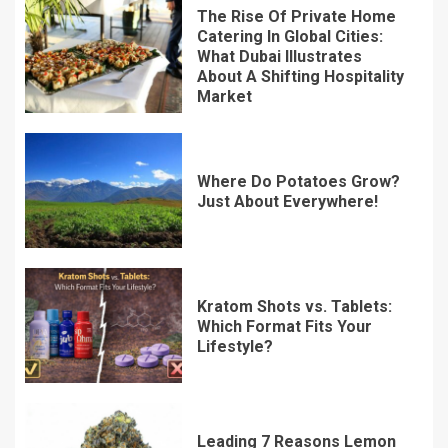
The Rise Of Private Home
Catering In Global Cities:
What Dubai Illustrates
About A Shifting Hospitality
Market
Where Do Potatoes Grow?
Just About Everywhere!
Kratom Shots vs. Tablets:
Which Format Fits Your
Lifestyle?
Leading 7 Reasons Lemon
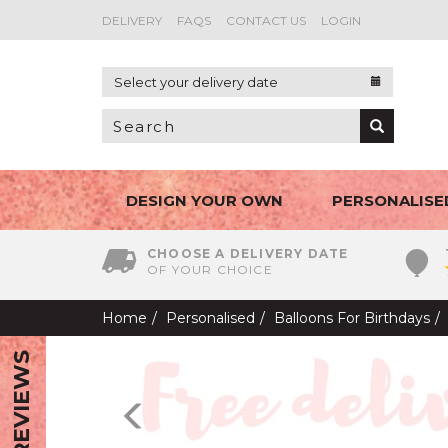
DELIVERY
FAQS
CONTACT US
LOGIN
Select your delivery date
DESIGN YOUR OWN
PERSONALISE
CHOOSE A DELIVERY DATE
OF YOUR CHOICE
Home
Personalised
Balloons For Birthdays
REVIEWS
Previous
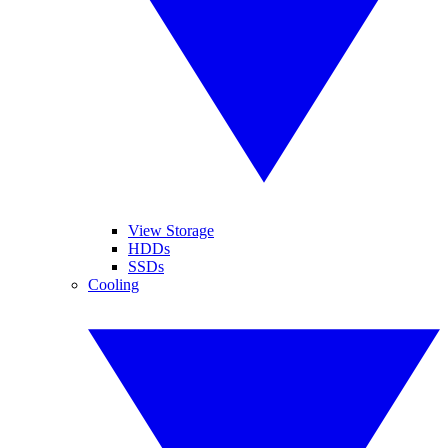
View Storage
HDDs
SSDs
Cooling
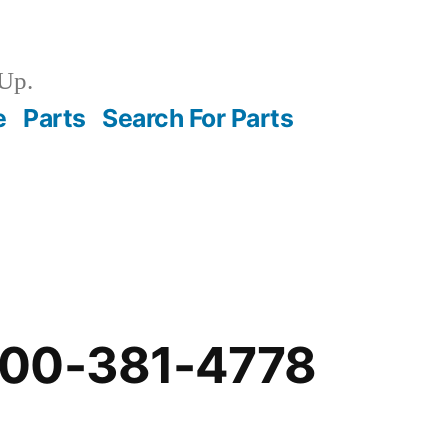
Up.
e
Parts
Search For Parts
-00-381-4778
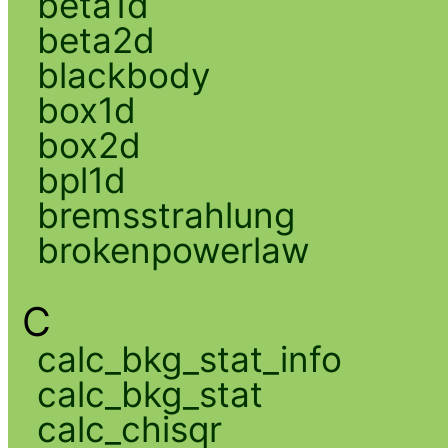
beta1d
beta2d
blackbody
box1d
box2d
bpl1d
bremsstrahlung
brokenpowerlaw
C
calc_bkg_stat_info
calc_bkg_stat
calc_chisqr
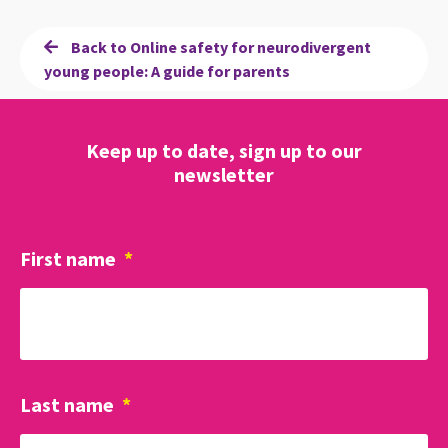
Back to Online safety for neurodivergent
young people: A guide for parents
Keep up to date, sign up to our
newsletter
First name
*
Last name
*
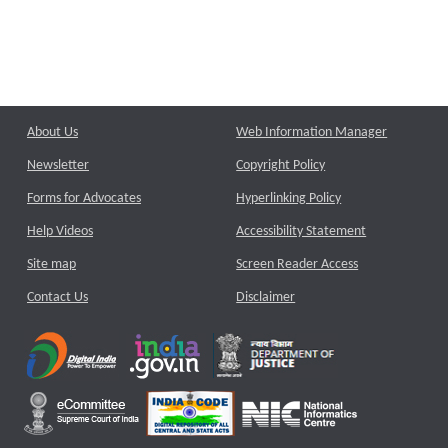
About Us
Web Information Manager
Newsletter
Copyright Policy
Forms for Advocates
Hyperlinking Policy
Help Videos
Accessibility Statement
Site map
Screen Reader Access
Contact Us
Disclaimer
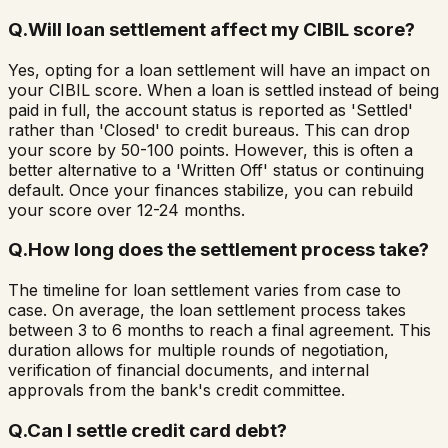
Q.
Will loan settlement affect my CIBIL score?
Yes, opting for a loan settlement will have an impact on
your CIBIL score. When a loan is settled instead of being
paid in full, the account status is reported as 'Settled'
rather than 'Closed' to credit bureaus. This can drop
your score by 50-100 points. However, this is often a
better alternative to a 'Written Off' status or continuing
default. Once your finances stabilize, you can rebuild
your score over 12-24 months.
Q.
How long does the settlement process take?
The timeline for loan settlement varies from case to
case. On average, the loan settlement process takes
between 3 to 6 months to reach a final agreement. This
duration allows for multiple rounds of negotiation,
verification of financial documents, and internal
approvals from the bank's credit committee.
Q.
Can I settle credit card debt?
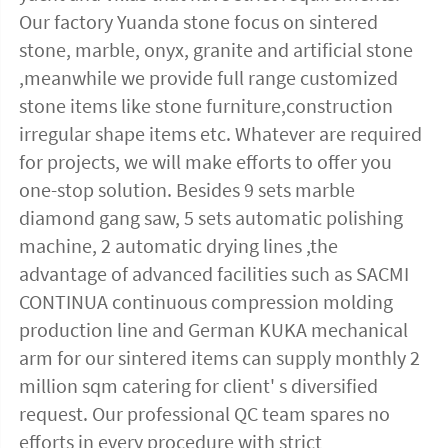
Our factory Yuanda stone focus on sintered 
stone, marble, onyx, granite and artificial stone 
,meanwhile we provide full range customized 
stone items like stone furniture,construction 
irregular shape items etc. Whatever are required 
for projects, we will make efforts to offer you 
one-stop solution. Besides 9 sets marble 
diamond gang saw, 5 sets automatic polishing 
machine, 2 automatic drying lines ,the 
advantage of advanced facilities such as SACMI 
CONTINUA continuous compression molding 
production line and German KUKA mechanical 
arm for our sintered items can supply monthly 2 
million sqm catering for client' s diversified 
request. Our professional QC team spares no 
efforts in every procedure with strict 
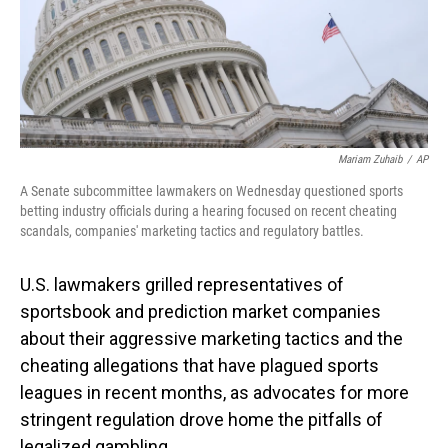
Mariam Zuhaib
/
AP
A Senate subcommittee lawmakers on Wednesday questioned sports
betting industry officials during a hearing focused on recent cheating
scandals, companies' marketing tactics and regulatory battles.
U.S. lawmakers grilled representatives of
sportsbook and prediction market companies
about their aggressive marketing tactics and the
cheating allegations that have plagued sports
leagues in recent months, as advocates for more
stringent regulation drove home the pitfalls of
legalized gambling.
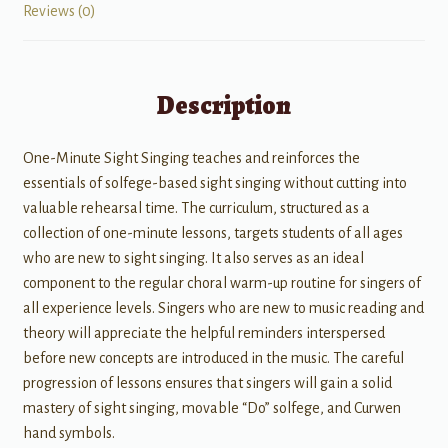
Reviews (0)
Description
One-Minute Sight Singing teaches and reinforces the
essentials of solfege-based sight singing without cutting into
valuable rehearsal time. The curriculum, structured as a
collection of one-minute lessons, targets students of all ages
who are new to sight singing. It also serves as an ideal
component to the regular choral warm-up routine for singers of
all experience levels. Singers who are new to music reading and
theory will appreciate the helpful reminders interspersed
before new concepts are introduced in the music. The careful
progression of lessons ensures that singers will gain a solid
mastery of sight singing, movable “Do” solfege, and Curwen
hand symbols.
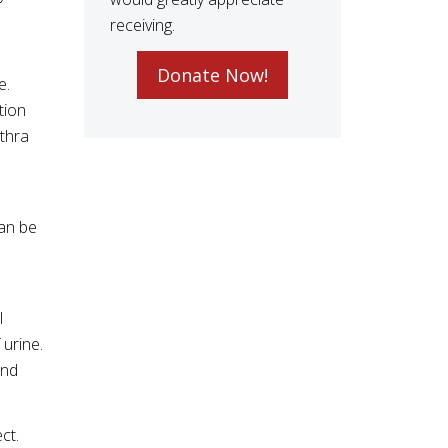
receiving.
Donate Now!
e.
tion
ethra
can be
l
 urine.
and
ct.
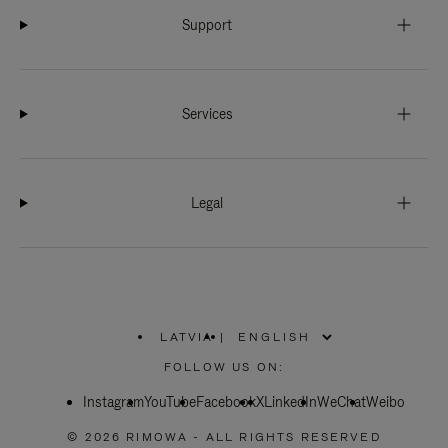
Support
Services
Legal
LATVIA
|
,
PLEASE
FOLLOW US ON:
SELECT
YOUR
Instagram
YouTube
COUNTRY
Facebook
X
LinkedIn
WeChat
Weibo
/
REGION
© 2026 RIMOWA - ALL RIGHTS RESERVED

=-=-=

Pictures are to be left out; please print the rest of the records above word for word.

## Response
The Rise Of Private Home
Catering In Global Cities:
What Dubai Illustrates
About A Shifting Hospitality
Market
Where Do Potatoes Grow?
Just About Everywhere!
Kratom Shots vs. Tablets:
Which Format Fits Your
Lifestyle?
Leading 7 Reasons Lemon
DELIVERY
FAQS
CONTACT US
LOGIN
Select your delivery date
DESIGN YOUR OWN
PERSONALISE
CHOOSE A DELIVERY DATE
OF YOUR CHOICE
Home
Personalised
Balloons For Birthdays
REVIEWS
Previous
View Storage
HDDs
SSDs
Cooling
Up.
e
Parts
Search For Parts
-00-381-4778
beta1d
beta2d
blackbody
box1d
box2d
bpl1d
bremsstrahlung
brokenpowerlaw
C
calc_bkg_stat_info
calc_bkg_stat
calc_chisqr
Back to Online safety for neurodivergent
young people: A guide for parents
Keep up to date, sign up to our
newsletter
First name
*
Last name
*
About Us
Web Information Manager
Newsletter
Copyright Policy
Forms for Advocates
Hyperlinking Policy
Help Videos
Accessibility Statement
Site map
Screen Reader Access
Contact Us
Disclaimer
Q.
Will loan settlement affect my CIBIL score?
Yes, opting for a loan settlement will have an impact on
your CIBIL score. When a loan is settled instead of being
paid in full, the account status is reported as 'Settled'
rather than 'Closed' to credit bureaus. This can drop
your score by 50-100 points. However, this is often a
better alternative to a 'Written Off' status or continuing
default. Once your finances stabilize, you can rebuild
your score over 12-24 months.
Q.
How long does the settlement process take?
The timeline for loan settlement varies from case to
case. On average, the loan settlement process takes
between 3 to 6 months to reach a final agreement. This
duration allows for multiple rounds of negotiation,
verification of financial documents, and internal
approvals from the bank's credit committee.
Q.
Can I settle credit card debt?
Our factory Yuanda stone focus on sintered 
stone, marble, onyx, granite and artificial stone 
,meanwhile we provide full range customized 
stone items like stone furniture,construction 
irregular shape items etc. Whatever are required 
for projects, we will make efforts to offer you 
one-stop solution. Besides 9 sets marble 
diamond gang saw, 5 sets automatic polishing 
machine, 2 automatic drying lines ,the 
advantage of advanced facilities such as SACMI 
CONTINUA continuous compression molding 
production line and German KUKA mechanical 
arm for our sintered items can supply monthly 2 
million sqm catering for client' s diversified 
request. Our professional QC team spares no 
efforts in every procedure with strict 
Mariam Zuhaib
/
AP
A Senate subcommittee lawmakers on Wednesday questioned sports
betting industry officials during a hearing focused on recent cheating
scandals, companies' marketing tactics and regulatory battles.
U.S. lawmakers grilled representatives of
sportsbook and prediction market companies
about their aggressive marketing tactics and the
cheating allegations that have plagued sports
leagues in recent months, as advocates for more
stringent regulation drove home the pitfalls of
legalized gambling.
Reviews (0)
Description
One-Minute Sight Singing teaches and reinforces the
essentials of solfege-based sight singing without cutting into
valuable rehearsal time. The curriculum, structured as a
collection of one-minute lessons, targets students of all ages
who are new to sight singing. It also serves as an ideal
component to the regular choral warm-up routine for singers of
all experience levels. Singers who are new to music reading and
theory will appreciate the helpful reminders interspersed
before new concepts are introduced in the music. The careful
progression of lessons ensures that singers will gain a solid
mastery of sight singing, movable “Do” solfege, and Curwen
hand symbols.
receiving.
Donate Now!
e.
tion
ethra
can be
l
 urine.
and
ct.
Support
Services
Legal
LATVIA
|
,
PLEASE
FOLLOW US ON:
SELECT
YOUR
Instagram
YouTube
COUNTRY
Facebook
X
LinkedIn
WeChat
Weibo
/
REGION
© 2026 RIMOWA - ALL RIGHTS RESERVED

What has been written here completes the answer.